Of course, you can fine tune CodeBERT for multi-classification problem. I think your modification should be enough. You can view the source code again. If necessary, you can post error messages.
You can find the logic in process_data.py.

hmdgit commented 4 years ago

Thanks for the clarification and guidance:

For multi-classification problem, I was facing following issue at utils.py:

ValueError: Target is multiclass but average='binary'. Please choose another average setting, one of [None, 'micro', 'macro', 'weighted'].

However, I change it into the following and codebert successfully fine-tunes on multi-classification model:

f1 = f1_score(y_true=labels, y_pred=preds,average='weighted')

For a document generation task, I am confused in preparing a dataset. For this purpose, I use the real pair of natural language description and code snippets and place them in jsonl.gz format. As it seems that there is no place for negative instances in json.gz format. So, I don't use them. Is it right?
In order to finetune CODEBERT (MLM, INIT=ROBERTA), I need to create a dataset training, validation (train.txt and valid.txt), in a way that I will replace 15% tokens in each pair of natural language description and code snippet with keyword and it will be same for negative and positive samples as described above and fine tune them by using model shared by you as 'pretrained_codebert(mlm)'. Is it right? Secondly, what about test.txt, should I use the same strategy as used in train.txt and valid.txt, to calculate MRR?
How can I prepare dataset for CODEBERT (RTD, INIT=ROBERTA)? It seems that for RTD, I need to prepare unimodal data set (train.txt, test.txt, valid.txt) with code snippet and empty doc_string? Should I use 'pretrained_codebert' model for finetuning? and do I need to use the same fine-tuning script or there will be another script for this purpose?
For 'CODEBERT (MLM+RTD, INIT=ROBERTA)', should I use pretrained model named as 'pretrained_codebert (MLM)' or 'pretrained_codebert'? How can I prepare dataset for this purpose?
In section 4.2 on NL-PL probing, to evaluate on the NL side it is mentioned that the input includes the complete code and a masked NL documentation. Similarly, to evaluate on the PL side, it is mentioned that the input includes the complete NL documentation and masked code. However, in the following provided script, there is no place to input both. How can I provide both inputs?
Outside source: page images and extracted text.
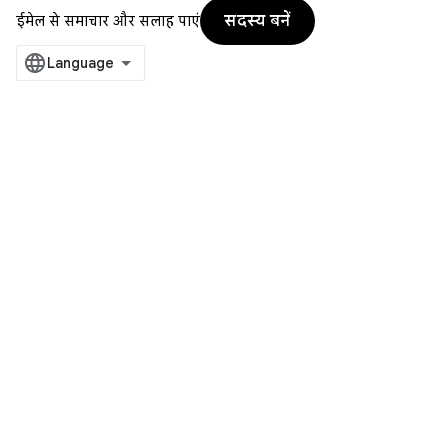
सदस्य बनें
ईमेल से समाचार और सलाह पाएं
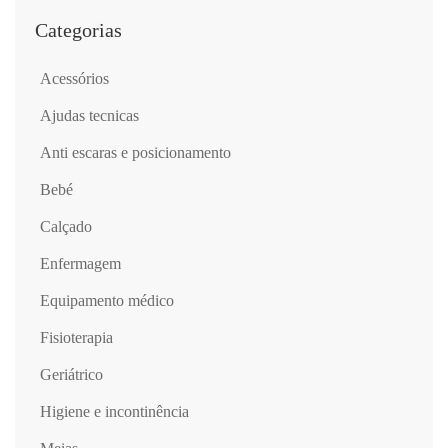
Categorias
acessórios
ajudas tecnicas
anti escaras e posicionamento
bebé
calçado
enfermagem
equipamento médico
fisioterapia
geriátrico
higiene e incontinência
from transformers import RobertaConfig, RobertaTokenizer, RobertaForMaskedLM, pipeline
model = RobertaForMaskedLM.from_pretrained("microsoft/codebert-base-mlm")
tokenizer = RobertaTokenizer.from_pretrained("microsoft/codebert-base-mlm")
CODE = "if (x is not None) <mask> (x>1)"
fill_mask = pipeline('fill-mask', model=model, tokenizer=tokenizer)
outputs = fill_mask(CODE)
print(outputs)

Please let me know about your advise and guidance.

fengzhangyin commented 4 years ago

I am very happy to hear that you can perform multi-classification finetune.
You are right. We aim to generate the correct document, so it's right to only use real data pairs to fine-tune the model.
Sorry, I don't understand your intention. Do you want to use your data set to continue pre-training CodeBERT(MLM) with MLM objective? You don't need to mask the data if you just fine-tune the pre-trained CodeBERT(MLM). You can process the test set in the same way as used in train.txt and valid.txt. I think it is more appropriate for you to calculate accuracy and F score and you can get these two metrics directly using our codes.
For different pre-trained models, you can use the same data and script.
'pretrained_codebert' is 'CODEBERT (MLM+RTD, INIT=ROBERTA)'. As mentioned in 4，you can use the same data and script to fine-tune different pre-trained models.
Here we simply give an example. You can directly put the two parts together as input.

hmdgit commented 4 years ago

Thanks for the clarification.

Can you please let me know about the following concerns:

What is the difference between acc and acc_and_f1, which are reported when model is finetuned? Are you reporting these two metrics in the paper?
Do I need to use the same script of MRR for a model trained on multi-classfication data? or do I need consider for some changes?
If 'pretrained_codebert' model represents CODEBERT (MLM+RTD, INIT=ROBERTA) and 'pretrained_codebert(mlm)' represents CODEBERT (MLM, INIT=ROBERTA) then which pretrained model represents CODEBERT (RTD, INIT=ROBERTA)? I could be able to find this pretrained model in the shared link of Google Drive.
How can I directly put two parts (code and nld) to get probing results? Do I need to separate both of them with ? Is the following example looks ok? or what should I do? Can you please give some example, i it is wrong?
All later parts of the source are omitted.